Saved data entries ->
.....

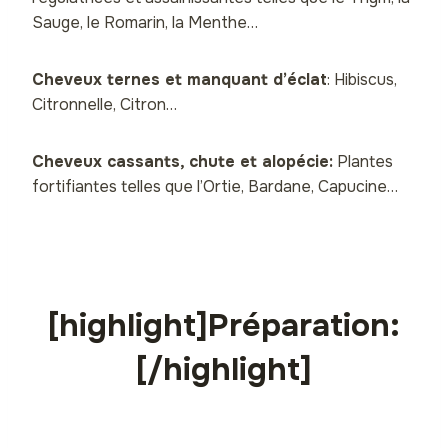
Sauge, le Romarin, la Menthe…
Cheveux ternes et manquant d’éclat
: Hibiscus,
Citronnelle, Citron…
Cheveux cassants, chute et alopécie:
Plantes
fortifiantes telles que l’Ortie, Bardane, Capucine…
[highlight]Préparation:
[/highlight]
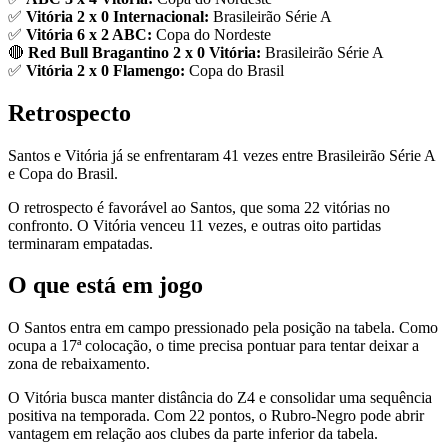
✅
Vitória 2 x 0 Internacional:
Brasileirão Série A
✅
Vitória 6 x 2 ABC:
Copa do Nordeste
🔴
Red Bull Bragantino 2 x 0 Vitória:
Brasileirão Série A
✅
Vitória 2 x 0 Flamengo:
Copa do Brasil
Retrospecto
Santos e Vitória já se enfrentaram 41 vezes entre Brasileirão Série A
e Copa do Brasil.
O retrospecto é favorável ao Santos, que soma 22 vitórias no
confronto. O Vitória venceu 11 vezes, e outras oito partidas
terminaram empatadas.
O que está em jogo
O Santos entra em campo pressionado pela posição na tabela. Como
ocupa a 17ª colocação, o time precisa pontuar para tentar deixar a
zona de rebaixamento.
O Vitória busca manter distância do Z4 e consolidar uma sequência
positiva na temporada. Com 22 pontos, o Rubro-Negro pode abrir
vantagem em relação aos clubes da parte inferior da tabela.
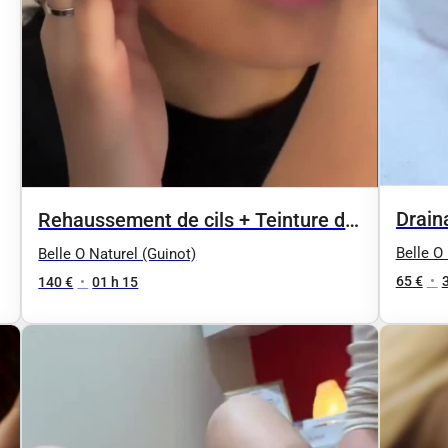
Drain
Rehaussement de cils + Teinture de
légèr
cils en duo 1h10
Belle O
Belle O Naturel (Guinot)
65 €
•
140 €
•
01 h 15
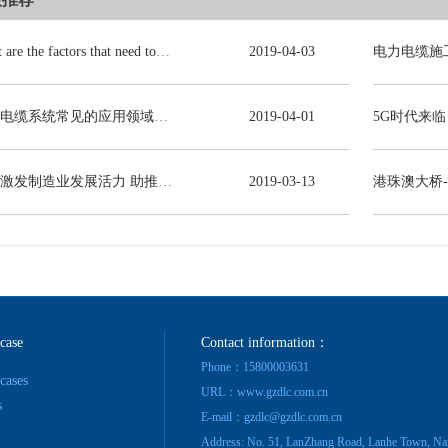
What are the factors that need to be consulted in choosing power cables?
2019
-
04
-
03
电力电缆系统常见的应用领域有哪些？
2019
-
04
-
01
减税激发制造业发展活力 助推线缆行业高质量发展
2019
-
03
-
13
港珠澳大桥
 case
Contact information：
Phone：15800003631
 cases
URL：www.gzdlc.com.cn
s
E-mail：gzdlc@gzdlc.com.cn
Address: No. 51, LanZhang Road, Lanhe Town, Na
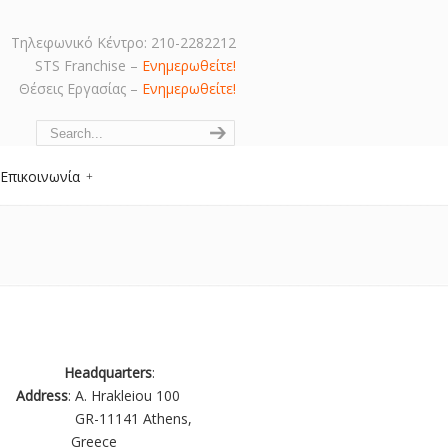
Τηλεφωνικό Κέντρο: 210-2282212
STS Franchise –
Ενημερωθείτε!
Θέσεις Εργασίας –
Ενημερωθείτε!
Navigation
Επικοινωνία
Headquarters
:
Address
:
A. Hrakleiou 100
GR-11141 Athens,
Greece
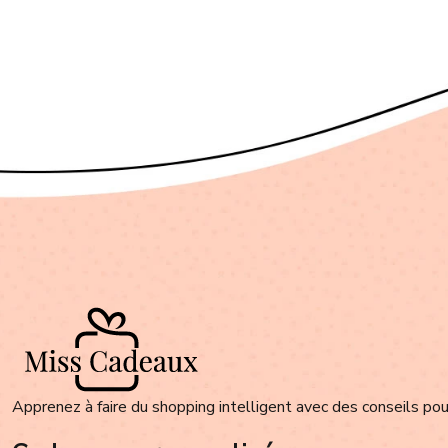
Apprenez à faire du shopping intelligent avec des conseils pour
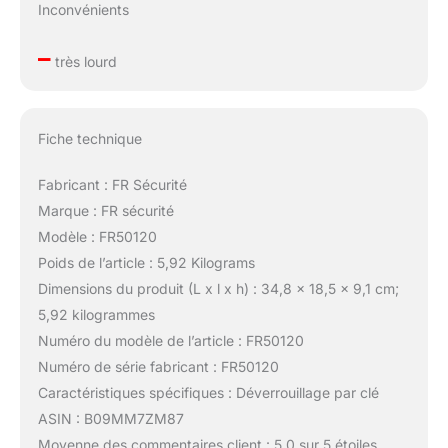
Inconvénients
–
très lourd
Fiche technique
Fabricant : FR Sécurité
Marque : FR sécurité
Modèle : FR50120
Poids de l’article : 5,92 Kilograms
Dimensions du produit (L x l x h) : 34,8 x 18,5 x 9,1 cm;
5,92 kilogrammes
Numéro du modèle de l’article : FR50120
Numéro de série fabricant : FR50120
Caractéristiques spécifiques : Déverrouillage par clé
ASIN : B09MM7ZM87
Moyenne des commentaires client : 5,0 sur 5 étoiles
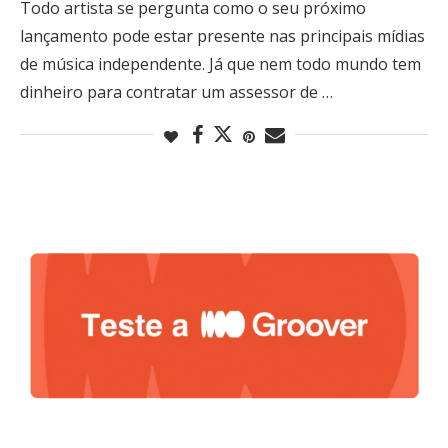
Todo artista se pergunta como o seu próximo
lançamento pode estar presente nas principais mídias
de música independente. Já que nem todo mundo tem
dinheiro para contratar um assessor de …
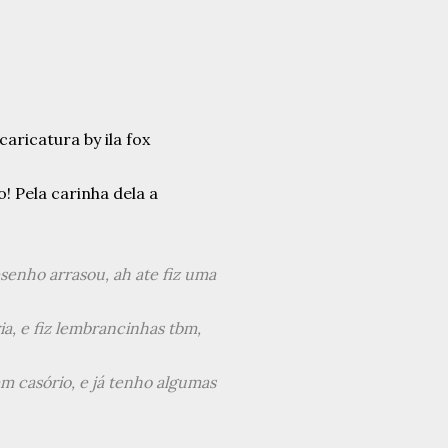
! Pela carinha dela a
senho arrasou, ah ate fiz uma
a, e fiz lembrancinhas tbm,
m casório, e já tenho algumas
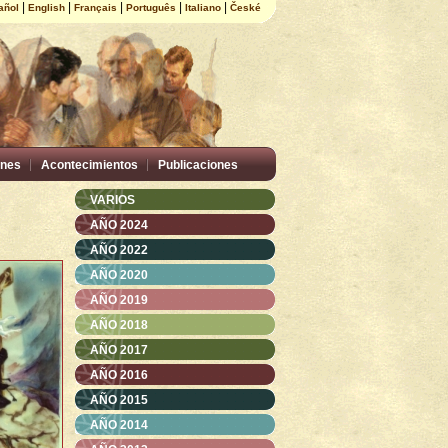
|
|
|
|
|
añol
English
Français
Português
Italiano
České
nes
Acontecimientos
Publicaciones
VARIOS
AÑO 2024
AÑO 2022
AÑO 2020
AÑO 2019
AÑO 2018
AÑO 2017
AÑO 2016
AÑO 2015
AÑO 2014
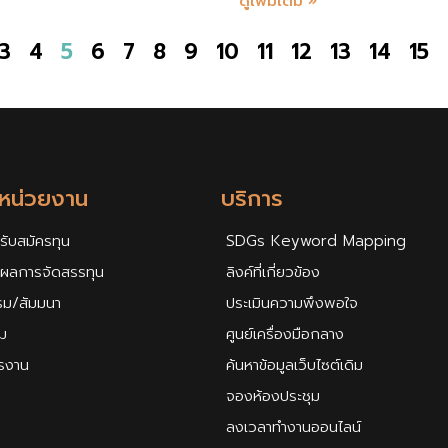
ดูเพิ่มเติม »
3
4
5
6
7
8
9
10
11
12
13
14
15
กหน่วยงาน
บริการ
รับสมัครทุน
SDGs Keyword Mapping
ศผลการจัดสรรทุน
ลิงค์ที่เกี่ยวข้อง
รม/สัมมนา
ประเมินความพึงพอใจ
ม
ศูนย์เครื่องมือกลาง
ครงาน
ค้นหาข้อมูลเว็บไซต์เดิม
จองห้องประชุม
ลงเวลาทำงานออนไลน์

.....

Activity -> Every line above in which the word "cils" occurs needs to be copied.

Output for this exercise ->
Rehaussement de cils + Teinture de
cils en duo 1h10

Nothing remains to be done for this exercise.